An individual has the right to withdraw consent to the processing of his or her personal data at any time. In line with the fact that consent must be freely given, it should also be made possible (and easy to) withdraw consent. Withdrawal of consent must be as easy as the process by which the consent was originally obtained. See Example B.
Compliance with other principles
Even if a valid consent is obtained, this does not negate or diminish the requirement to comply with other fair processing principles, such as fairness, necessity and proportionality. For example, holding a consent would not legitimise the collection of data that is unnecessary for the stated purpose. Furthermore, if the performance of a contract, including the provision of a service, is conditional on consent to data processing that is not necessary for the performance of the contract, this will undermine the validity of the consent. Put another way, in the WP29's words: "..it is not allowed to retrospectively utilise the legitimate interest basis in order to justify processing, where problems have been encountered with the validity of consent".
There are no overall rules on children's consent under the GDPR, but there is a specific provision in Article 8 on children's consent for 'information society services' (services requested and delivered over the internet). Note that the GDPR sets the age of consent at 16, but allows individual Member States to lower this. The UK is adopting the age of 13. The language must be plain and clear for children. In terms of obtaining parental consent where necessary, the WP29 recommends a proportionate approach (ranging from email consent to more concrete proof).

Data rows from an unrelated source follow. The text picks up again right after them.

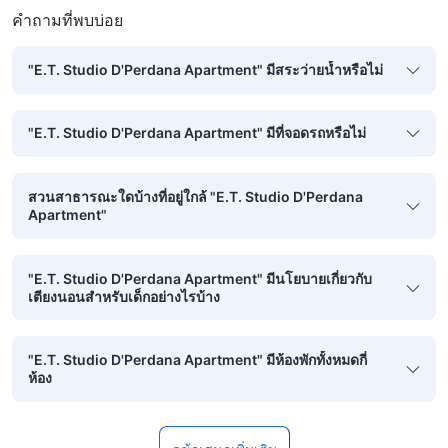
คำถามที่พบบ่อย
"E.T. Studio D'Perdana Apartment" มีสระว่ายน้ำหรือไม่
"E.T. Studio D'Perdana Apartment" มีที่จอดรถหรือไม่
สวนสาธารณะใดบ้างที่อยู่ใกล้ "E.T. Studio D'Perdana
Apartment"
"E.T. Studio D'Perdana Apartment" มีนโยบายเกี่ยวกับ
เตียงนอนสำหรับเด็กอย่างไรบ้าง
"E.T. Studio D'Perdana Apartment" มีห้องพักทั้งหมดกี่
ห้อง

One important point around children is that, as the WP29 points out, parental consent will expire once the child reaches the age of digital consent. It states: “From that day forward, the controller must obtain valid consent from the data subject him/herself. In practice this may mean that a controller relying upon consent from its users may need to send out messages to users periodically to remind them that consent will expire...”. This means that controllers will need to find a way of tracking when a child reaches the age of consent, and then refresh the consent with the individual when that age is reached.
Why is this important?
Consent under the GDPR requires higher standards and the WP29 guidelines reinforce just how tricky this area can be, and why (of all areas) any business which relies on consent to run its operations needs to study the advice carefully, and in good time before the GDPR lands. From a marketing perspective, we await the finalisation of the ePrivacy Regulation, but any hope that this will create a gentler regime for marketing consents has already been dashed now that the draft is in circulation.
Any practical tips?
Watch consent like a hawk! It is an area of the GDPR which is likely to surprise many, especially those in the marketing industry – and not in a good way. Early consideration/action, particularly around the ongoing validity of existing databases after 25 May, is essential. And look out also for the hidden traps. For example, refreshing a child's consent when he/she reaches the age of digital consent – that requirement alone will result in the need for tech developments to ensure that controllers find a way of (automatically) refreshing their databases.